■ **DATA UNDER STUDY**:
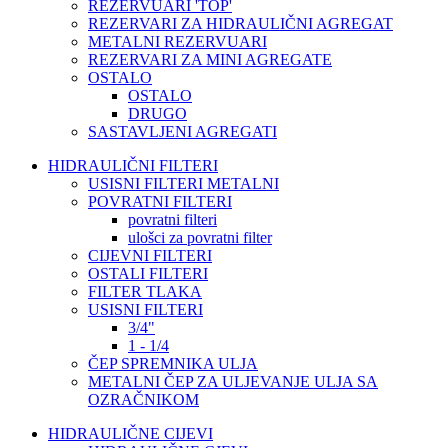
REZERVUARI 'TOP'
REZERVARI ZA HIDRAULIČNI AGREGAT
METALNI REZERVUARI
REZERVARI ZA MINI AGREGATE
OSTALO
OSTALO
DRUGO
SASTAVLJENI AGREGATI
HIDRAULIČNI FILTERI
USISNI FILTERI METALNI
POVRATNI FILTERI
povratni filteri
ulošci za povratni filter
CIJEVNI FILTERI
OSTALI FILTERI
FILTER TLAKA
USISNI FILTERI
3/4"
1 - 1/4
ČEP SPREMNIKA ULJA
METALNI ČEP ZA ULJEVANJE ULJA SA
OZRAČNIKOM
HIDRAULIČNE CIJEVI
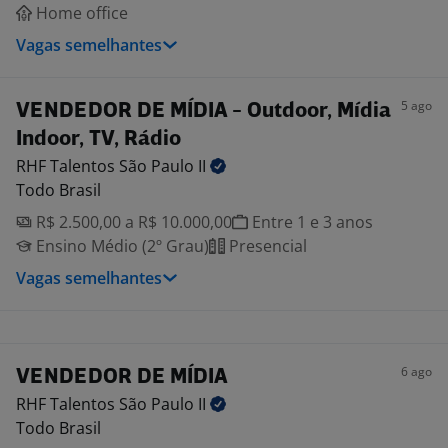
Home office
Vagas semelhantes
5 ago
VENDEDOR DE MÍDIA - Outdoor, Mídia
Indoor, TV, Rádio
RHF Talentos São Paulo
II
Todo Brasil
R$ 2.500,00 a R$ 10.000,00
Entre 1 e 3 anos
Ensino Médio (2º Grau)
Presencial
Vagas semelhantes
6 ago
VENDEDOR DE MÍDIA
RHF Talentos São Paulo
II
Todo Brasil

■ **WHAT TO PRODUCE**: Leaving out the pictures, repeat all the entries exactly as they stand.

■ **EXPECTED ANSWER**:
REZERVUARI 'TOP'
REZERVARI ZA HIDRAULIČNI AGREGAT
METALNI REZERVUARI
REZERVARI ZA MINI AGREGATE
OSTALO
OSTALO
DRUGO
SASTAVLJENI AGREGATI
HIDRAULIČNI FILTERI
USISNI FILTERI METALNI
POVRATNI FILTERI
povratni filteri
ulošci za povratni filter
CIJEVNI FILTERI
OSTALI FILTERI
FILTER TLAKA
USISNI FILTERI
3/4"
1 - 1/4
ČEP SPREMNIKA ULJA
METALNI ČEP ZA ULJEVANJE ULJA SA
OZRAČNIKOM
HIDRAULIČNE CIJEVI
Home office
Vagas semelhantes
5 ago
VENDEDOR DE MÍDIA - Outdoor, Mídia
Indoor, TV, Rádio
RHF Talentos São Paulo
II
Todo Brasil
R$ 2.500,00 a R$ 10.000,00
Entre 1 e 3 anos
Ensino Médio (2º Grau)
Presencial
Vagas semelhantes
6 ago
VENDEDOR DE MÍDIA
RHF Talentos São Paulo
II
Todo Brasil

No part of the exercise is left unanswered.